Task objective:
Where does the word "boxes" appear in the data? Copy every line that holds it.

-=-=-

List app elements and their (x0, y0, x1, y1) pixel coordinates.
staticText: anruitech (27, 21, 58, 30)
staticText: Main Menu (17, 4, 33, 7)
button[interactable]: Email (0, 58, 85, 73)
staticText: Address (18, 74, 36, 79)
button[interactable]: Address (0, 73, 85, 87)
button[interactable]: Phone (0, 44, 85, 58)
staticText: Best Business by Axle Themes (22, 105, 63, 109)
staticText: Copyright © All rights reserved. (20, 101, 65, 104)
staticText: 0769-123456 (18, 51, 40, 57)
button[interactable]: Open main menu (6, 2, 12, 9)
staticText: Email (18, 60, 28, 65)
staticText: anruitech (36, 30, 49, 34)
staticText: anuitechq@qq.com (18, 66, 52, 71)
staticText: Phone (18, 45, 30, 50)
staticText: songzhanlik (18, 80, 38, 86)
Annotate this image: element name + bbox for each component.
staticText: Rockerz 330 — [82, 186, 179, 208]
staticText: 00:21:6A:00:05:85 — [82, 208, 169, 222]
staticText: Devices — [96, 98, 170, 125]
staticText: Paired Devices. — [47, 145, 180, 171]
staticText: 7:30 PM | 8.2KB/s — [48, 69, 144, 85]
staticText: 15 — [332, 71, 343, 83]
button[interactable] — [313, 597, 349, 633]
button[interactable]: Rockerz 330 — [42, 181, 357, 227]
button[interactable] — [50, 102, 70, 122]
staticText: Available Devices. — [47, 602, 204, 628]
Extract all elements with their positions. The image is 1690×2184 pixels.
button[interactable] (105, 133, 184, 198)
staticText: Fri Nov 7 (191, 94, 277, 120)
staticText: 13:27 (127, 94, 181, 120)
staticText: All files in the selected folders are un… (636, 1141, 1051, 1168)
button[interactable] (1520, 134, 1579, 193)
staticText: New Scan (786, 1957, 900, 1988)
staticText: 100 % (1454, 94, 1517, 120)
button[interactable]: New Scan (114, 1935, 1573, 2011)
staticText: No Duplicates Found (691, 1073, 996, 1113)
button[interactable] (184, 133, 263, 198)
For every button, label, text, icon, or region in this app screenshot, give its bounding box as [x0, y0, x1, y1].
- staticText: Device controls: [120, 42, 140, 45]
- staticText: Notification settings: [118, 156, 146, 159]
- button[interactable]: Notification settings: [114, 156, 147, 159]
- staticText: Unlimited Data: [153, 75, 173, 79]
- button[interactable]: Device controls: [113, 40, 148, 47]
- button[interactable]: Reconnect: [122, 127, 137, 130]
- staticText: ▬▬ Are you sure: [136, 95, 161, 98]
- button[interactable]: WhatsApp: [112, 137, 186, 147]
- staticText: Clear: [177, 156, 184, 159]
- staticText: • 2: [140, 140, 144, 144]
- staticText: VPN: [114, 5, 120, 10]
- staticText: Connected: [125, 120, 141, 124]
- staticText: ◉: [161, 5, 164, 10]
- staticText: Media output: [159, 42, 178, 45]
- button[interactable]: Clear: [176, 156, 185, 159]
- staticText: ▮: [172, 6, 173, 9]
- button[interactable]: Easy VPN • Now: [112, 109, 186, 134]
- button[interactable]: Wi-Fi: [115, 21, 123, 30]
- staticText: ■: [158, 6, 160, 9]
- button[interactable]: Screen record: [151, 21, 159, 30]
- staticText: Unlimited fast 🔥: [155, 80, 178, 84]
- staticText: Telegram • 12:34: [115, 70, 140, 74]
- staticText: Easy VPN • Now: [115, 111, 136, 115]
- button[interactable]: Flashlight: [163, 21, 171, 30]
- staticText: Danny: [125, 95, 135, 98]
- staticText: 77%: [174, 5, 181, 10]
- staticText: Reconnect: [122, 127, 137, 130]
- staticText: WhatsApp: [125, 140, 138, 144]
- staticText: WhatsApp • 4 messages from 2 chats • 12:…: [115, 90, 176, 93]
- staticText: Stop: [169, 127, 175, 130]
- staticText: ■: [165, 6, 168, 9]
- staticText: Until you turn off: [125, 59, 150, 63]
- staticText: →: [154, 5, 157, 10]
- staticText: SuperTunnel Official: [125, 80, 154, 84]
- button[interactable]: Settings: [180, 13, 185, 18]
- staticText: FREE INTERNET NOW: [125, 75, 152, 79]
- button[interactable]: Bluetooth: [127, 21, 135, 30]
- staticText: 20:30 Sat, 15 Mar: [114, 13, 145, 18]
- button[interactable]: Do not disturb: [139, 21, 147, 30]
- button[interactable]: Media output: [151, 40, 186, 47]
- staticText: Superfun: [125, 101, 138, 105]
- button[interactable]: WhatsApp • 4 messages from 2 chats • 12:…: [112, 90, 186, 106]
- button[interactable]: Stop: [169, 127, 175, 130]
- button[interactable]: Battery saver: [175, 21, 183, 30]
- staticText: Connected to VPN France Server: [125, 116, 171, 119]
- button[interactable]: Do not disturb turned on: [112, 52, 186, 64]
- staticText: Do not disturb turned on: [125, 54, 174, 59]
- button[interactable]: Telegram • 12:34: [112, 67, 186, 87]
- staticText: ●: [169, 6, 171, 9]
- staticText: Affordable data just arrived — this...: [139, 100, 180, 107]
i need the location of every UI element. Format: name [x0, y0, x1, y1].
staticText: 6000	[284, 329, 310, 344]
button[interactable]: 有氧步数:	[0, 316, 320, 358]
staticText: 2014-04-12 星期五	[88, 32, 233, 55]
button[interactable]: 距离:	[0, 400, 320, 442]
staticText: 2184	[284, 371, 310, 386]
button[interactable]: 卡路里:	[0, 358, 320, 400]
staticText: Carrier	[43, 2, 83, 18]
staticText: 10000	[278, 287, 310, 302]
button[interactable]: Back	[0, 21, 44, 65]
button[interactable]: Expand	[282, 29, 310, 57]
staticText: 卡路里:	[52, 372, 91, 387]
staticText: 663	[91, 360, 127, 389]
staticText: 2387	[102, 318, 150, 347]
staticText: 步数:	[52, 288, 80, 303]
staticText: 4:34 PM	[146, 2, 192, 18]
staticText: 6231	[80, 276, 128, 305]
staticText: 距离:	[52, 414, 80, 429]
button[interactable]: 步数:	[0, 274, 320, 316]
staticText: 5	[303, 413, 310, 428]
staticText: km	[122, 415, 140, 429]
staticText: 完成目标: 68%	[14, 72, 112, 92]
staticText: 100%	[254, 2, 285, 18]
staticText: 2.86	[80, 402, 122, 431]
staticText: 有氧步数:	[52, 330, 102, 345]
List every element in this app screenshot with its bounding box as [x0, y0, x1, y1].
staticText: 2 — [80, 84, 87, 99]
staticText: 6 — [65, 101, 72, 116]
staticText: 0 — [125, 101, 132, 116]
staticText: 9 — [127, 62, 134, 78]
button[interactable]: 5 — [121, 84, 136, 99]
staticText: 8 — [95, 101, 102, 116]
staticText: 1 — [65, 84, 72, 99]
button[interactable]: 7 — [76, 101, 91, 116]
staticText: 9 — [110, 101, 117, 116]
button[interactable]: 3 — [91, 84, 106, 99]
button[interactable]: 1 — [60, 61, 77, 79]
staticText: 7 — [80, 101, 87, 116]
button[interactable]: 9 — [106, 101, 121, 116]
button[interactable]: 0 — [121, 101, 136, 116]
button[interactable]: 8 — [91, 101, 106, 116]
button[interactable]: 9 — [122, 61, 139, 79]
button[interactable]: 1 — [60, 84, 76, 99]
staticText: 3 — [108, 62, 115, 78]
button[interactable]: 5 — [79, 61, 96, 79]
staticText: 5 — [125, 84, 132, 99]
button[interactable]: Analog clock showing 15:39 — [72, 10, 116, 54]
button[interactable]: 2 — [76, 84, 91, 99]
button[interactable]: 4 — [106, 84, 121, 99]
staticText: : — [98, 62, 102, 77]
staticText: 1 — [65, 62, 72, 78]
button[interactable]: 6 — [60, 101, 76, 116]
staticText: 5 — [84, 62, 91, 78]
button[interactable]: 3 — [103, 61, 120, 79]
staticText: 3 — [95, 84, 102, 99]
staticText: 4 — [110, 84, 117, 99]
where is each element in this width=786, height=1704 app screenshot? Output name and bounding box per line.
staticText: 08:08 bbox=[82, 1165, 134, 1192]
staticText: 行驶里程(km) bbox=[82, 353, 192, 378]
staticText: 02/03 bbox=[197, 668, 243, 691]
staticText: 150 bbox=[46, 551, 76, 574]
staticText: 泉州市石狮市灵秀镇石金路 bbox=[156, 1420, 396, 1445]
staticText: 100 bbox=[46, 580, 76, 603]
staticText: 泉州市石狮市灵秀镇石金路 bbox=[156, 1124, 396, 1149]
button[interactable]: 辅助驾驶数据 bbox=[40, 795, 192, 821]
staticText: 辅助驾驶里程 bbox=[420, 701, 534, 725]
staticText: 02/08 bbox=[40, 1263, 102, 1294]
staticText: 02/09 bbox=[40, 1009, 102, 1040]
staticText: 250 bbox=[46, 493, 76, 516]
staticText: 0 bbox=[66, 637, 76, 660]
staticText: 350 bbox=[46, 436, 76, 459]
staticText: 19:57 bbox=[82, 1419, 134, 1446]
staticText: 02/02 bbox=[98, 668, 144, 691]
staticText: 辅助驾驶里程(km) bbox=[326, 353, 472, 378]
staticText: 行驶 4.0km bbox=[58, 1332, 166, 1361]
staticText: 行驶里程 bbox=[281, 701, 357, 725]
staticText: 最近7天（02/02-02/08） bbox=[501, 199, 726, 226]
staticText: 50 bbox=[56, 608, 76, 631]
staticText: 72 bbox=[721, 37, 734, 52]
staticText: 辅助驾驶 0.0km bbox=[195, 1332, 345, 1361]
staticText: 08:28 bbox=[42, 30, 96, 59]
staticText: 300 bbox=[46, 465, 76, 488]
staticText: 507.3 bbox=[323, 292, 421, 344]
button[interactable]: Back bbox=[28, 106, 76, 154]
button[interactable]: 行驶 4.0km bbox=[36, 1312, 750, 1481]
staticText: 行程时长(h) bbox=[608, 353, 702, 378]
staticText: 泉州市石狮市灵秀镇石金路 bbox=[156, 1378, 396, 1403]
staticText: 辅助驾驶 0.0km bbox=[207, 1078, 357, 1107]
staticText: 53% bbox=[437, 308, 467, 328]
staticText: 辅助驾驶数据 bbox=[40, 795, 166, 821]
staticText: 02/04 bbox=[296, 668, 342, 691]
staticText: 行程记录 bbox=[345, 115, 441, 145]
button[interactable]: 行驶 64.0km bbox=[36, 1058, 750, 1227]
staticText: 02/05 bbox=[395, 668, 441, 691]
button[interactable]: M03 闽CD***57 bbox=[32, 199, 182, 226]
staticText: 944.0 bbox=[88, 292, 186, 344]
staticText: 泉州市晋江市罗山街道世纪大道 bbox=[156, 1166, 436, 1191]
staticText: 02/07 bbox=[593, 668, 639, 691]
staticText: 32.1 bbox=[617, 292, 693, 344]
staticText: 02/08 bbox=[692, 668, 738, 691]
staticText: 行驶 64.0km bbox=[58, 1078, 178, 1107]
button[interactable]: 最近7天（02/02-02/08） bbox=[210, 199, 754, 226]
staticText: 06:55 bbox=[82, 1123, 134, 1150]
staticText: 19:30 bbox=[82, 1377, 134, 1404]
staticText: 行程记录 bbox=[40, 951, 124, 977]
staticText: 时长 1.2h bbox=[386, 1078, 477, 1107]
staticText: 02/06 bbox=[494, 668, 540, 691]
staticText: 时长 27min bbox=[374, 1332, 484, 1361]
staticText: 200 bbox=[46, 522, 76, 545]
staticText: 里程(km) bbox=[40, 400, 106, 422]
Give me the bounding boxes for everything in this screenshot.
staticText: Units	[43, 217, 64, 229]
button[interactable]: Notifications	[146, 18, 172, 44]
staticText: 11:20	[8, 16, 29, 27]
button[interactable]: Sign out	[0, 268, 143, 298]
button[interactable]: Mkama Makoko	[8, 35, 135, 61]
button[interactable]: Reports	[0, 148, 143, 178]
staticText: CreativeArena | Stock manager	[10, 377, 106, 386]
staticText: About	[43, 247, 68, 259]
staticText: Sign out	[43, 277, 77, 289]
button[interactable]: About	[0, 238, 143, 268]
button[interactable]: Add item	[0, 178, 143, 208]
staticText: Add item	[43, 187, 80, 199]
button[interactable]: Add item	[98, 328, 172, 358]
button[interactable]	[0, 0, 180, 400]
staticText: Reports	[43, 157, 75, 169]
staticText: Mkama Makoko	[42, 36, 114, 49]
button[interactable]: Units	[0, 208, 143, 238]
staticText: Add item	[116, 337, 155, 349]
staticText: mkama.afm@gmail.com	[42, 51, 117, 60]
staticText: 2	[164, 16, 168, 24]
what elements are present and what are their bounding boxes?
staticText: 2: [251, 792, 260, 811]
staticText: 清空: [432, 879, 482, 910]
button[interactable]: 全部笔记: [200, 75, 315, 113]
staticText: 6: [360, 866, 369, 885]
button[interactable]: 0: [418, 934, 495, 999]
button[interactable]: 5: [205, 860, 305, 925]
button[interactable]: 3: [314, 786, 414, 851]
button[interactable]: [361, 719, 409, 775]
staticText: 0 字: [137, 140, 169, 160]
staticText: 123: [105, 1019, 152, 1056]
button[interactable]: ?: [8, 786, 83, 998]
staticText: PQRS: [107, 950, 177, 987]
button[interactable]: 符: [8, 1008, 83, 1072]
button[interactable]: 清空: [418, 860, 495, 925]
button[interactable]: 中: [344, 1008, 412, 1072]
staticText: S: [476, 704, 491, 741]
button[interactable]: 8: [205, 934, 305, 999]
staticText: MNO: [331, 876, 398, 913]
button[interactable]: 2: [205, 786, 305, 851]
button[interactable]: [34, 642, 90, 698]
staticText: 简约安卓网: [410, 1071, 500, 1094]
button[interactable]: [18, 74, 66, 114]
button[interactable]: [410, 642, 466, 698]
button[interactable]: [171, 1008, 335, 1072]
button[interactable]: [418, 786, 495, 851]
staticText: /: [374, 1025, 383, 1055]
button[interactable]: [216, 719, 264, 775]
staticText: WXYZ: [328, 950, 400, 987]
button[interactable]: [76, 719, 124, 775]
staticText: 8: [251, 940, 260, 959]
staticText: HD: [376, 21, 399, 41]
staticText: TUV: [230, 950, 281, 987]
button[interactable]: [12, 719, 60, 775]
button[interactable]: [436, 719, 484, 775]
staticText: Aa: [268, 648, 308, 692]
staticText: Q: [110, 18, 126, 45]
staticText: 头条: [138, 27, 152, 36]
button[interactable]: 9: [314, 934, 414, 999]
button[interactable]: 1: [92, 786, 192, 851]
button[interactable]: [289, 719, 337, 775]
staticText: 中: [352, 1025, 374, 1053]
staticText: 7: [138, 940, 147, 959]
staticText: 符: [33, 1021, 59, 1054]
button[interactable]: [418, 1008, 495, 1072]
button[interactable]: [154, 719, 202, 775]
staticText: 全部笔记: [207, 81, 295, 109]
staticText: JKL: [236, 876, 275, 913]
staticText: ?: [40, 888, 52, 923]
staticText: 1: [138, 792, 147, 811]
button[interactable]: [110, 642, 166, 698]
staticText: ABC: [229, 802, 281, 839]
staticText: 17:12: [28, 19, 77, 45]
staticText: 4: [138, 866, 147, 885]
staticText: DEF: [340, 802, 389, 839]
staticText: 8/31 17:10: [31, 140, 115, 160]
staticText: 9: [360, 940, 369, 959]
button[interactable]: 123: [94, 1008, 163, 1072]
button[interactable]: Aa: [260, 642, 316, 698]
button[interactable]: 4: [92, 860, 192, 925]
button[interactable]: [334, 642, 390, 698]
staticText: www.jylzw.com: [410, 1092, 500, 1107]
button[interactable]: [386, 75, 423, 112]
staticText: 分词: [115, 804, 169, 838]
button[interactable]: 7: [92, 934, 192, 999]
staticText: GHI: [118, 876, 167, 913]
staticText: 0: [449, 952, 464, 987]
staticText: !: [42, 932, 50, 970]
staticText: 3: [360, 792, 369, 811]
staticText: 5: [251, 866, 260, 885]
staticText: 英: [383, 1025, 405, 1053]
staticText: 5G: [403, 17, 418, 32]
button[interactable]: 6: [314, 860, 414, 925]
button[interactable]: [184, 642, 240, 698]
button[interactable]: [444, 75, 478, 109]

-=-=-

Answer section:
Give me the bounding boxes for everything in this screenshot.
what elements are present and what are their bounding boxes?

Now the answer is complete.